## Collected data
======

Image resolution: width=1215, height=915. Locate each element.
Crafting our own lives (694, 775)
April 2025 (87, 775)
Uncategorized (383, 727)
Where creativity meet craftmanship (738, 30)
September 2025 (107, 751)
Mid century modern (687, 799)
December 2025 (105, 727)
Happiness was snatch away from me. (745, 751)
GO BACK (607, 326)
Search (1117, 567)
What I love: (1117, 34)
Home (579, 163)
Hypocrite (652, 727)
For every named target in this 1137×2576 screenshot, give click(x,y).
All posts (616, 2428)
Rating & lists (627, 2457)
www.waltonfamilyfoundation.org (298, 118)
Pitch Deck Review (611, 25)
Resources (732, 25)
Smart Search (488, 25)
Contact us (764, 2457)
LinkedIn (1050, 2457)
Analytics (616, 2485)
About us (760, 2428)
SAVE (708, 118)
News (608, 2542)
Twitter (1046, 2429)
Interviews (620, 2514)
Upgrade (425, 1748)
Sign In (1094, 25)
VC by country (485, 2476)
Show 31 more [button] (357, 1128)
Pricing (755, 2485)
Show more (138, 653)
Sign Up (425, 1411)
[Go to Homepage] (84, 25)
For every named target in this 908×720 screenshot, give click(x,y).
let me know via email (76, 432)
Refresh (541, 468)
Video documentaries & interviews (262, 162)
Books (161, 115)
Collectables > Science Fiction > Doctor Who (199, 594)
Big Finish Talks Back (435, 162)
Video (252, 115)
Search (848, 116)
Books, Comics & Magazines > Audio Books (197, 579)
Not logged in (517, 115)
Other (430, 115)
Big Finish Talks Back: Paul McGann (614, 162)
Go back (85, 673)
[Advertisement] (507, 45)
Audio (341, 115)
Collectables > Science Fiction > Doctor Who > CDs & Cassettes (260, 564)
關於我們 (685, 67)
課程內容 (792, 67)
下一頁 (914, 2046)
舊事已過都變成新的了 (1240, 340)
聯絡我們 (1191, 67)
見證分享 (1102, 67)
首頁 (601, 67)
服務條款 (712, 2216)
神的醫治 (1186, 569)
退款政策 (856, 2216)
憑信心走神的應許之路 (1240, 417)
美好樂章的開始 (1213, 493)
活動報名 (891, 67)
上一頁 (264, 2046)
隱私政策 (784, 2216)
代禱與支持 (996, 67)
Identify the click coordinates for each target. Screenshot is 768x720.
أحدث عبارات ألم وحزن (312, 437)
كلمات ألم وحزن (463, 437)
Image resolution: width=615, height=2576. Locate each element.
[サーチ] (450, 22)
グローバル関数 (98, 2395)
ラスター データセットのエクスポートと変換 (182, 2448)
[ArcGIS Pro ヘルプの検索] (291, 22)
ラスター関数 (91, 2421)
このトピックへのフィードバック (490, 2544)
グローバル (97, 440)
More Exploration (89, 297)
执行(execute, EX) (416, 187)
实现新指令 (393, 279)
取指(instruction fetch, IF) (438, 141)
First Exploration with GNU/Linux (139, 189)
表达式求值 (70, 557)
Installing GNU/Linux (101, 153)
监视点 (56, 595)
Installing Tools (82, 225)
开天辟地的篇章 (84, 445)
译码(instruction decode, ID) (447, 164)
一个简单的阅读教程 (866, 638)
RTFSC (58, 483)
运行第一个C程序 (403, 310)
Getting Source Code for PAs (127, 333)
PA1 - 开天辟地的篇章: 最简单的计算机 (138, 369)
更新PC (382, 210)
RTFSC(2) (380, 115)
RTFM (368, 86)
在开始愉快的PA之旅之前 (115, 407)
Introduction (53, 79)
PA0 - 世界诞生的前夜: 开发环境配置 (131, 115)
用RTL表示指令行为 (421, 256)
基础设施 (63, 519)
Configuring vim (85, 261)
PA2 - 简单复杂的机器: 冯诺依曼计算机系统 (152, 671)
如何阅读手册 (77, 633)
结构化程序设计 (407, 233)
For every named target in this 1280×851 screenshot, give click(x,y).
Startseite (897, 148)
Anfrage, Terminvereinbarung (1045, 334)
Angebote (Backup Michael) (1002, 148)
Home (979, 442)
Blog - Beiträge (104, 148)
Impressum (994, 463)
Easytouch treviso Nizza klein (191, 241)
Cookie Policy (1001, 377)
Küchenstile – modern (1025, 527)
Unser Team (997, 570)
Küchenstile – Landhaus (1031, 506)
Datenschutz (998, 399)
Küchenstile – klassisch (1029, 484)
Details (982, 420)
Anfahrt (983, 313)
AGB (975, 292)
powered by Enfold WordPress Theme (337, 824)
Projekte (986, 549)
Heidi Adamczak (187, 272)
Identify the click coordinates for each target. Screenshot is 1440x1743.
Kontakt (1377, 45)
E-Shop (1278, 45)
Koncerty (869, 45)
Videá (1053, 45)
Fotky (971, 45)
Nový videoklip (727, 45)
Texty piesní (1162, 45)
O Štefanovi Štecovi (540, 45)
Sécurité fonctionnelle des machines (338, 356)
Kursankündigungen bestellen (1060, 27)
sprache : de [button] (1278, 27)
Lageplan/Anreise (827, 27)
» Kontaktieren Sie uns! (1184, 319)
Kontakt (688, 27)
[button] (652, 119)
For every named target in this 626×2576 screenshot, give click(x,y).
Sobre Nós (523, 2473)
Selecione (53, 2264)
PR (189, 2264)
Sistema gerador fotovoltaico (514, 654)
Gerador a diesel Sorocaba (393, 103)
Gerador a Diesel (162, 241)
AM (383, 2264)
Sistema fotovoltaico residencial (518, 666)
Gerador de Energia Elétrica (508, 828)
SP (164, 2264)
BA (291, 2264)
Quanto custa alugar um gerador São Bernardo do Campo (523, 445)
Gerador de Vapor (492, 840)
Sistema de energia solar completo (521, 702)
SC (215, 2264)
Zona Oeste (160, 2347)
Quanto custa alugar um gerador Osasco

======

## Exercise directions
Keep only the lines from the one containing "Nový videoklip (727, 45)" through the final line of the records, and transcribe them exactly.

## Finished exercise
Nový videoklip (727, 45)
Texty piesní (1162, 45)
O Štefanovi Štecovi (540, 45)
Sécurité fonctionnelle des machines (338, 356)
Kursankündigungen bestellen (1060, 27)
sprache : de [button] (1278, 27)
Lageplan/Anreise (827, 27)
» Kontaktieren Sie uns! (1184, 319)
Kontakt (688, 27)
[button] (652, 119)
For every named target in this 626×2576 screenshot, give click(x,y).
Sobre Nós (523, 2473)
Selecione (53, 2264)
PR (189, 2264)
Sistema gerador fotovoltaico (514, 654)
Gerador a diesel Sorocaba (393, 103)
Gerador a Diesel (162, 241)
AM (383, 2264)
Sistema fotovoltaico residencial (518, 666)
Gerador de Energia Elétrica (508, 828)
SP (164, 2264)
BA (291, 2264)
Quanto custa alugar um gerador São Bernardo do Campo (523, 445)
Gerador de Vapor (492, 840)
Sistema de energia solar completo (521, 702)
SC (215, 2264)
Zona Oeste (160, 2347)
Quanto custa alugar um gerador Osasco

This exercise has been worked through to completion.